Example 6 A rinse composition having the following composition was prepared using the amphoteric hydroxyethylcellulose obtained in Example 1.

(% by weight) N-dialkyl-N-dimethylammonium chloride (Alucard is T, (trade name), manufactured by Lion Akzo Co., Ltd.) 3-Ampholytic hydroxyethyl cell.

-1 fish lymph pack
0.3 Water Balance This composition showed better dispersion stability compared to the control without amphoteric hydroxyethylcellulose. Example 7 A cream composition having the following composition was prepared using the amphoteric hydroxyethylcellulose obtained in Example 1.

(Weight%) Vaseline 10 Liquid paraffin 10 Glycerin monostearate 0.5 Isopropylene palmitate 2 Glycerin 3
Amphoteric hydroxyethyl cellulose 2 Purified water
The rest of the composition showed better dispersion stability compared to the control without amphoteric hydroxyethyl cellulose and showed no irritation to the skin.
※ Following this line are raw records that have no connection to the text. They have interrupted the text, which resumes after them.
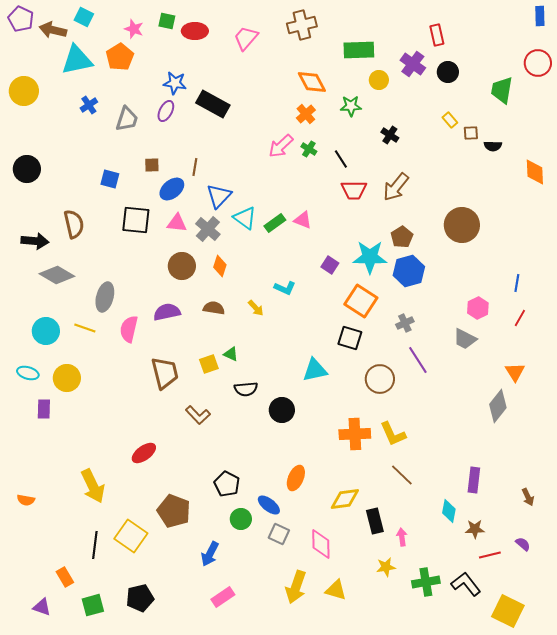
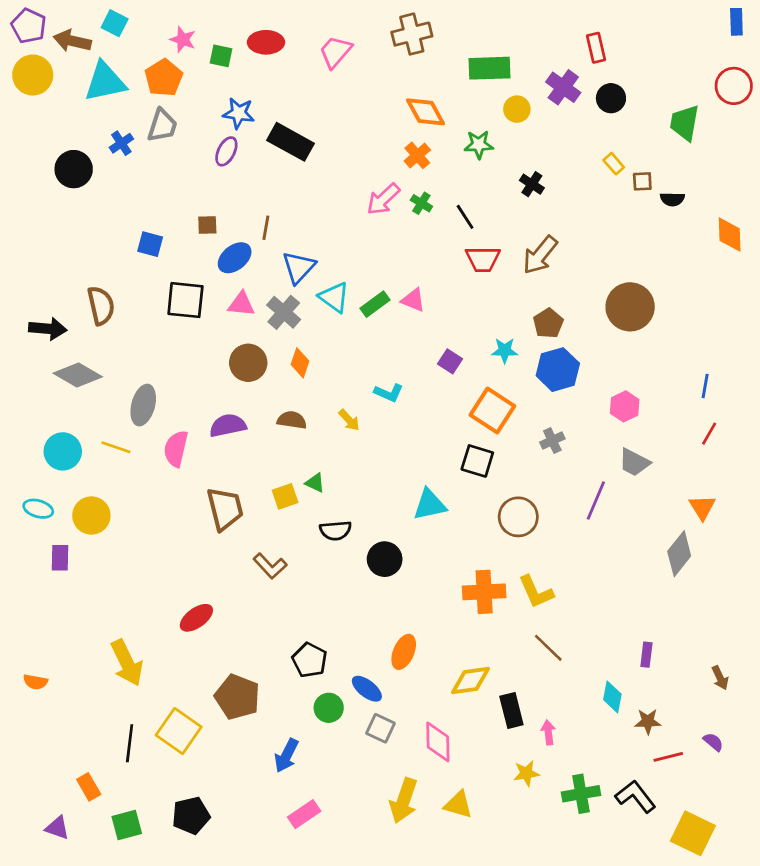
green square: (167, 21) -> (221, 56), moved
yellow circle: (24, 91) -> (33, 75), moved
gray trapezoid: (127, 119) -> (162, 125), moved
black circle: (27, 169) -> (74, 169), moved
cyan star: (370, 257) -> (505, 350), size x0.6
pink hexagon: (478, 308) -> (625, 406), moved
purple line: (418, 360) -> (596, 501), moved, turned 56
purple rectangle: (474, 480) -> (646, 655), size x0.7

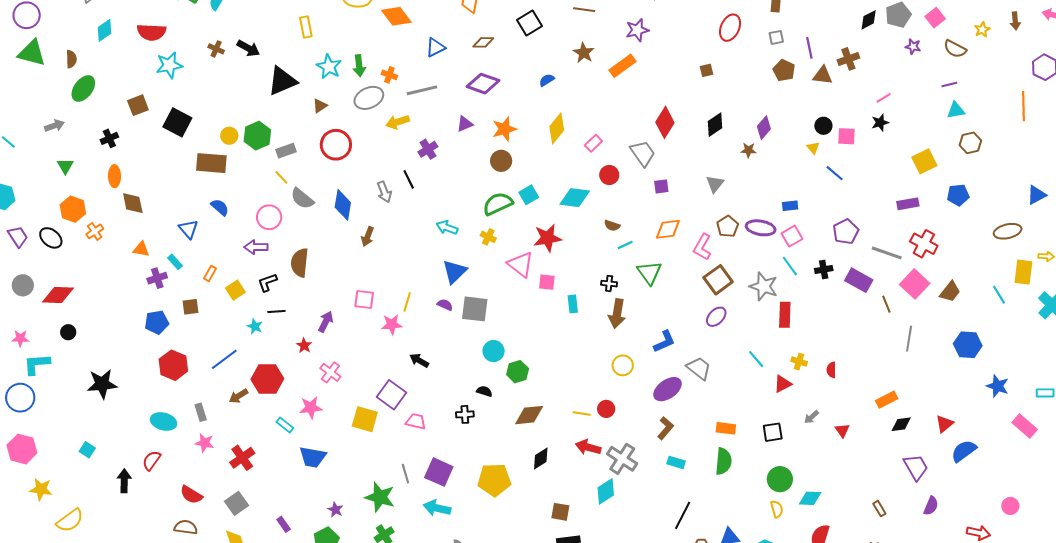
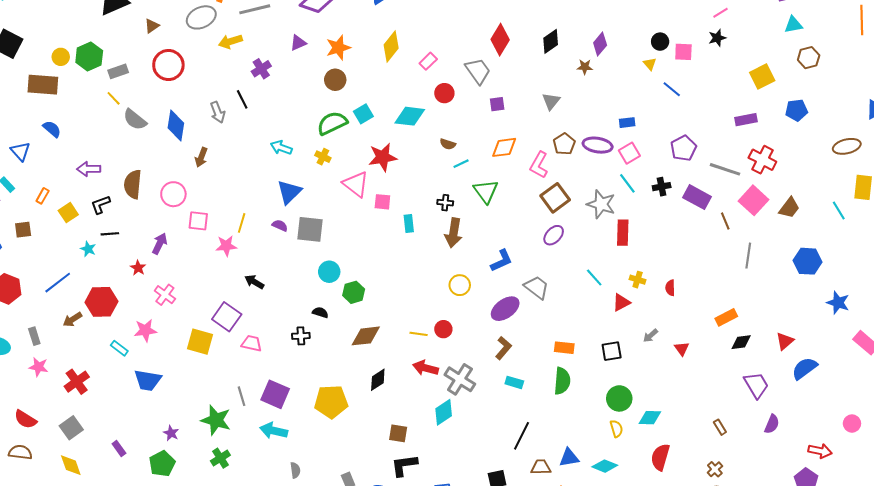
pink circle: (269, 217) -> (173, 194), moved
[Brief explanation of the drawing]

The drawing shows an infrared absorption spectrum of the amphoteric hydroxyethylcellulose of the present invention.

Claims (1)

[Claims] 1 General formula ▲ There are mathematical formulas, chemical formulas, tables, etc. ▼ [A_1 in the formula is -(C_2H_4O)_p-X_1
, A_2 is -(C_2H_4O)_q-X_2, A_3
-(C_2H_4O)_r-X_3 (X_1 in each formula
, X_2 and X_3 are each a hydrogen atom or a general formula ▲ There are mathematical formulas, chemical formulas, tables, etc. ▼ (However, R_1 and R_2 are methyl or ethyl groups, m is an integer from 1 to 6, and n is an integer from 1 to 2) an amphoteric group represented by ), p, q and r are integers of 0 or 1 or more],
and an amphoteric hydroxyethyl cellulose derivative having an average number of added moles of oxyethylene groups per each structural unit of 0.5 to 3.0 and an average conversion number of amphoteric groups per each structural unit of 0.02 to 1.0. 2 Hydroxyethyl cellulose obtained by adding 0.5 to 30 moles of ethylene oxide on average per anhydroglucose unit to cellulose with an average degree of polymerization of at least 50, and the general formula ▲ There are mathematical formulas, chemical formulas, tables, etc. ▼ (Y in the formula is A dialkylaminoalkyl halide represented by a halogen atom, R_1 and R_2 are methyl or ethyl groups, and m is an integer from 1 to 6) is reacted in the presence of an alkali, and then this reaction product is mixed with monohalogen acetic acid or acrylic acid. There are general formulas ▲ mathematical formulas, chemical formulas, tables, etc. that are characterized by reacting in the presence of an alkali ▼
[A_1 in the formula is -(C_2H_4O)_p-X_1
, A_2 is -(C_2H_4O)_q-X_2, A_3
-(C_2H_4O)_r-X_3 (X_1 in each formula
, X_2 and X_3 each have a general formula ▲ Numerical formula, chemical formula, table, etc. ▼ (However, R_1 and R_2 are methyl or ethyl groups, m is an integer from 1 to 6, and n is an integer from 1 to 2) an amphoteric group represented by ), p, q and r are integers of 0 or 1 or more],
A method for producing an amphoteric hydroxyethyl cellulose derivative, wherein the average number of moles of oxyethylene groups added per each structural unit is 0.5 to 3.0, and the average conversion number of amphoteric groups per each structural unit is 0.02 to 1.0. 3 General formula [A_1 in the formula is -(C_2H_4O)_p-X_1,
A_2 is -(C_2H_4O)_q-X_2, A_3 is -(C_2H_4O)_r-X_3 (X_1 in each formula,
X_2 and X_3 are each a hydrogen atom or a general formula ▲ There are mathematical formulas, chemical formulas, tables, etc. ▼ (However, R_1 and R_2 are methyl or ethyl groups, m is an integer from 1 to 6, and n is an integer from 1 to 2). consisting of at least 50 structural units represented by the following amphoteric group), p, q and r are integers of 0 or 1 or more],
and an amphoteric hydroxyethylcellulose derivative having an average number of added moles of oxyethylene groups per each structural unit of 0.5 to 3.0 and an average conversion number of amphoteric groups per each structural unit of 0.02 to 1.0 as an active ingredient. A dispersion stabilizer for water-based cosmetics.